- Opening Delimiter -

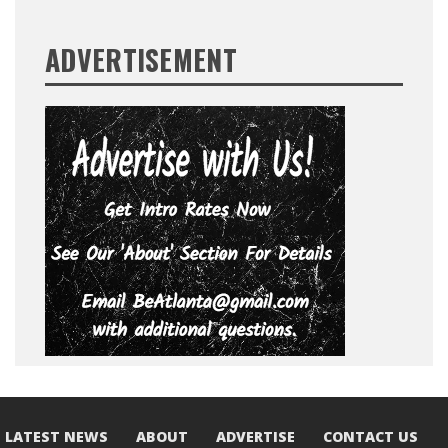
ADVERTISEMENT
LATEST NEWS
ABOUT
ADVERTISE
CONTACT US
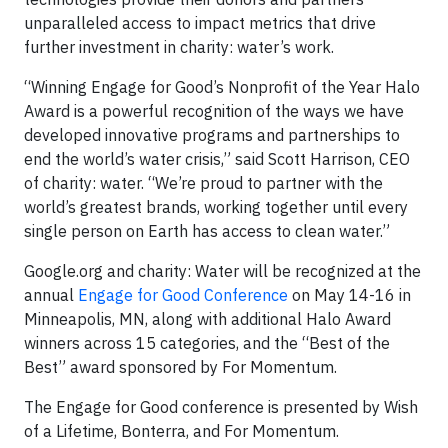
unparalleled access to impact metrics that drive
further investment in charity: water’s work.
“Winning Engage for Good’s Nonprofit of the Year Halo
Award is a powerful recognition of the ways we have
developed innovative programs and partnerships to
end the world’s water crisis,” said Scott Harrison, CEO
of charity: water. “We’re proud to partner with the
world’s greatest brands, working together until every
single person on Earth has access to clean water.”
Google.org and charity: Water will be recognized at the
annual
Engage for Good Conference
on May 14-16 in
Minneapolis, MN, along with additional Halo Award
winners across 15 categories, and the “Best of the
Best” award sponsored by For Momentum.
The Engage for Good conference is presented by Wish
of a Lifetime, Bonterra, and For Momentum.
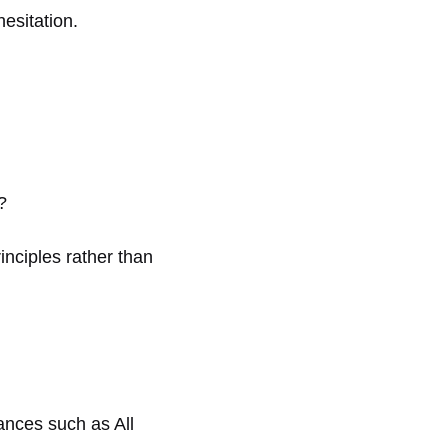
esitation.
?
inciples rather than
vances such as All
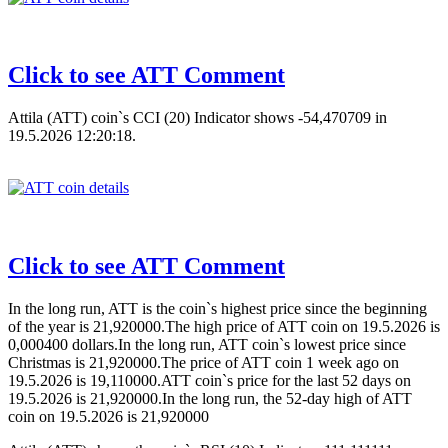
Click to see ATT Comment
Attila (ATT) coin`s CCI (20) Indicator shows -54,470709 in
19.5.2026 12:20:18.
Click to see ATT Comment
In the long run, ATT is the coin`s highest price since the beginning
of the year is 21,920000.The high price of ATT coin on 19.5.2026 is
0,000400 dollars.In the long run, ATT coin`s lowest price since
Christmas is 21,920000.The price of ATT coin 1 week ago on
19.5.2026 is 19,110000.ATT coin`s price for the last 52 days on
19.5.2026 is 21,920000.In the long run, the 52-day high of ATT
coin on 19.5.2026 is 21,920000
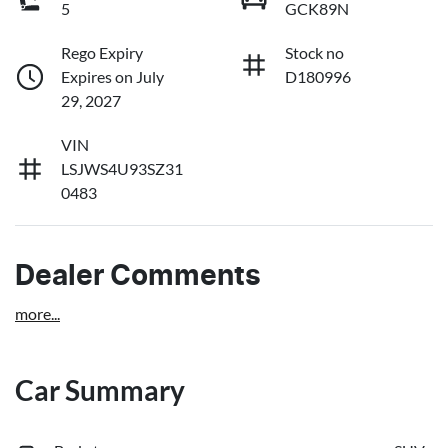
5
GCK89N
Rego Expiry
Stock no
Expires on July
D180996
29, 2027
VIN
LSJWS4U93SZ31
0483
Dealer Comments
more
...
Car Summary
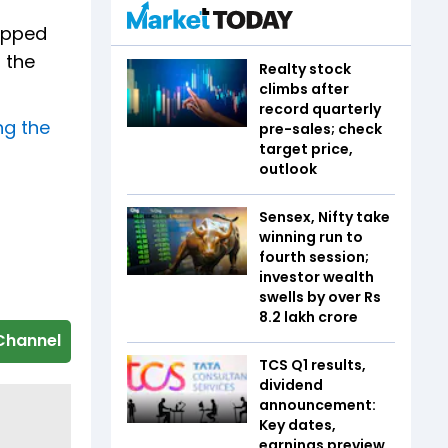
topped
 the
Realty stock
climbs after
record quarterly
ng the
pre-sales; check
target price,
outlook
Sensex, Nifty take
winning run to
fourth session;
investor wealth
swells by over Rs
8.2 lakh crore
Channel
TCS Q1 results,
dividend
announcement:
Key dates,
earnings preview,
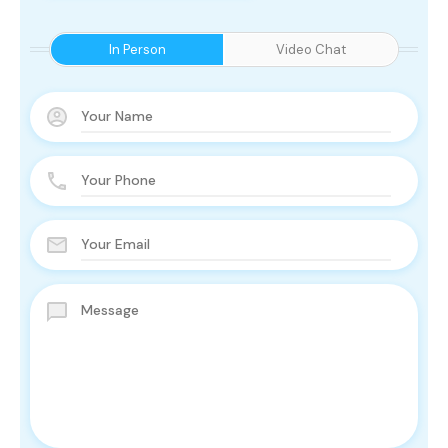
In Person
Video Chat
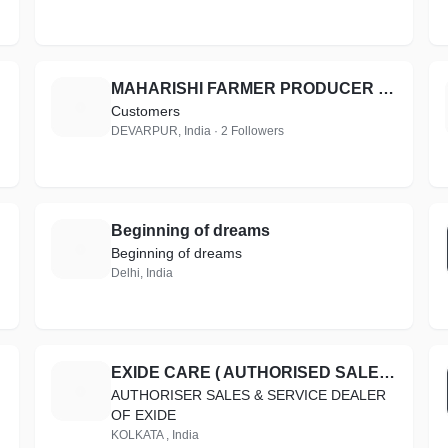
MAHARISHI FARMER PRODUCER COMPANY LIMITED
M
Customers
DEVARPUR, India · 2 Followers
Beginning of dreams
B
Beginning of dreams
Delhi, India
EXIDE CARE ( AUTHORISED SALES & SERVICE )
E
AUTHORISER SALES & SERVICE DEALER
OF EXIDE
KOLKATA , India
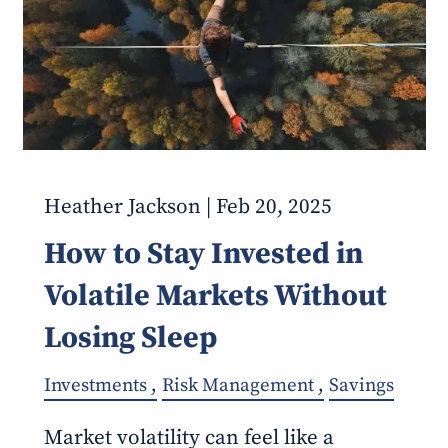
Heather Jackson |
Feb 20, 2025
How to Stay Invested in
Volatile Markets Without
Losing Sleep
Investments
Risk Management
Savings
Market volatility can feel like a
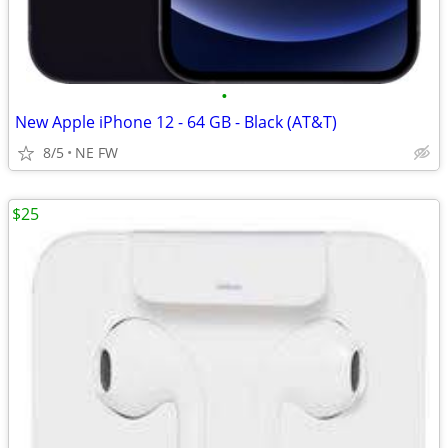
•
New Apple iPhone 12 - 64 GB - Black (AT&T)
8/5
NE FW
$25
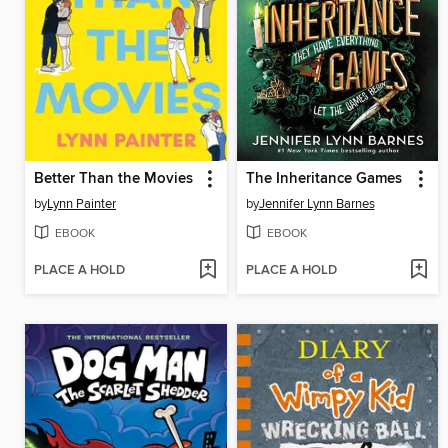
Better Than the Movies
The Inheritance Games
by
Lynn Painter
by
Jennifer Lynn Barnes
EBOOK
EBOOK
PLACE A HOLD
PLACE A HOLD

- Closing Delimiter -
- Opening Delimiter -

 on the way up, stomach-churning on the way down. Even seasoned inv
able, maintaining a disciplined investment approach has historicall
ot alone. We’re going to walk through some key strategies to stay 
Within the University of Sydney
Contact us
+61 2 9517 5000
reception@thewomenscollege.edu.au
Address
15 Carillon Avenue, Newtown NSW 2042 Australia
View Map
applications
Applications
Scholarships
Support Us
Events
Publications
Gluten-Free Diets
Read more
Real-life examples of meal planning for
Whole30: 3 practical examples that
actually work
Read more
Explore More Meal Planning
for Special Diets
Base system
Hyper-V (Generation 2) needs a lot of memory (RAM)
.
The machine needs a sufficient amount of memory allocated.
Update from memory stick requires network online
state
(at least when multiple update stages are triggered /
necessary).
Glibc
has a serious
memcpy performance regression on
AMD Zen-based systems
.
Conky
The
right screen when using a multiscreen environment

- Closing Delimiter -
- Opening Delimiter -

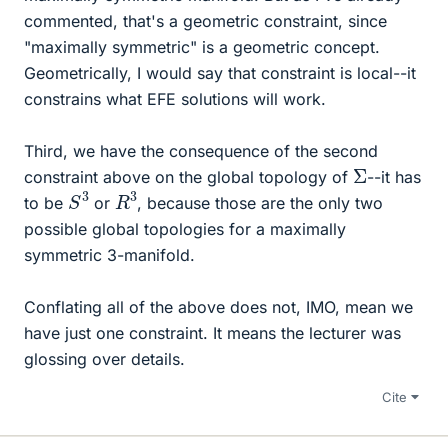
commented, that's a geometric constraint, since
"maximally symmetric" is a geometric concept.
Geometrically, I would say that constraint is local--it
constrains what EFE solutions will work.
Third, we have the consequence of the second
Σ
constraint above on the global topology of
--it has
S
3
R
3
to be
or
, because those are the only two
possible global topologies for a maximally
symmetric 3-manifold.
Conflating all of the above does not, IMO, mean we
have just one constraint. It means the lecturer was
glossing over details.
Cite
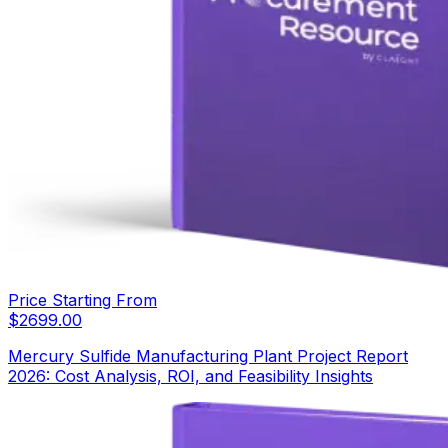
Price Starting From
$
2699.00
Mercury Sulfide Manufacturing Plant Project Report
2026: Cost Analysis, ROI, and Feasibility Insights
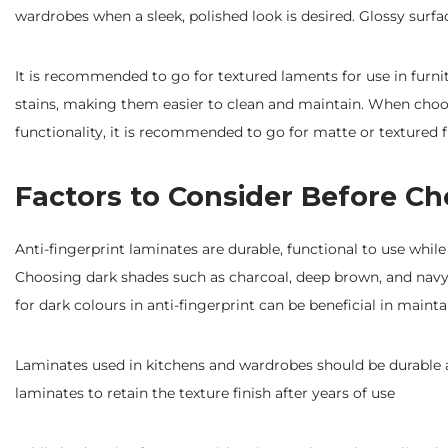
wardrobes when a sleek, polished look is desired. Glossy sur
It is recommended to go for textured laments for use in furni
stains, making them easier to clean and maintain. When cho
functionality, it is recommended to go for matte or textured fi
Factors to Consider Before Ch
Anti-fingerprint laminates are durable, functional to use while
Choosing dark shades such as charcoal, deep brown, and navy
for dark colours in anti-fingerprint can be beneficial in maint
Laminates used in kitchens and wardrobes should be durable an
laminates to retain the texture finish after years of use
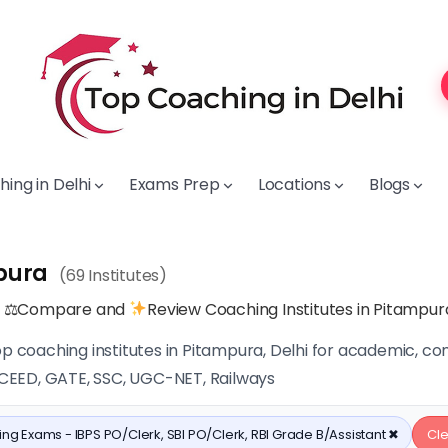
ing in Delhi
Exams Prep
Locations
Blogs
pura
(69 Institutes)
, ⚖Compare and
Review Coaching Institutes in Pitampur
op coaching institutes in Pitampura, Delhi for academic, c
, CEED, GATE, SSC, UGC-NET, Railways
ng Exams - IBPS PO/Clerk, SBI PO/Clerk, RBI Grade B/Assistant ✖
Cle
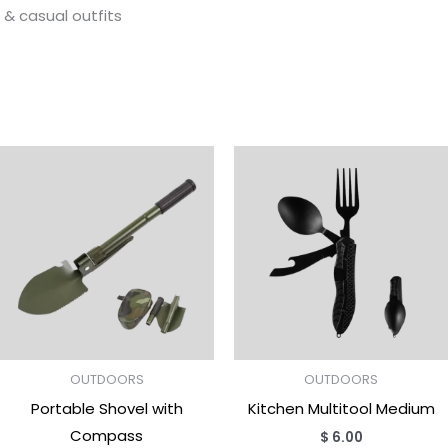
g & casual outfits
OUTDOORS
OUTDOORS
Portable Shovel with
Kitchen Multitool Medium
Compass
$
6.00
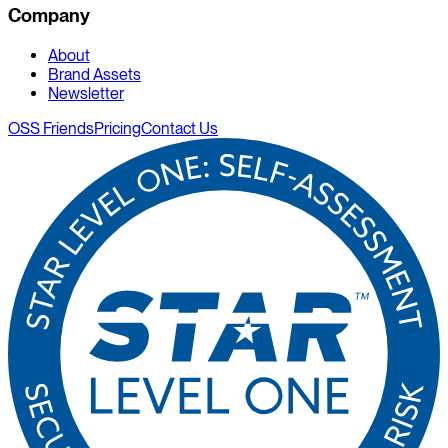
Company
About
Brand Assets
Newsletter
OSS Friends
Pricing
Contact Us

- Closing Delimiter -

Wherever a line above contains the string "since", copy that line.

• **Completed task**:
In the long run, ATT is the coin`s highest price since the beginning
0,000400 dollars.In the long run, ATT coin`s lowest price since
commented, that's a geometric constraint, since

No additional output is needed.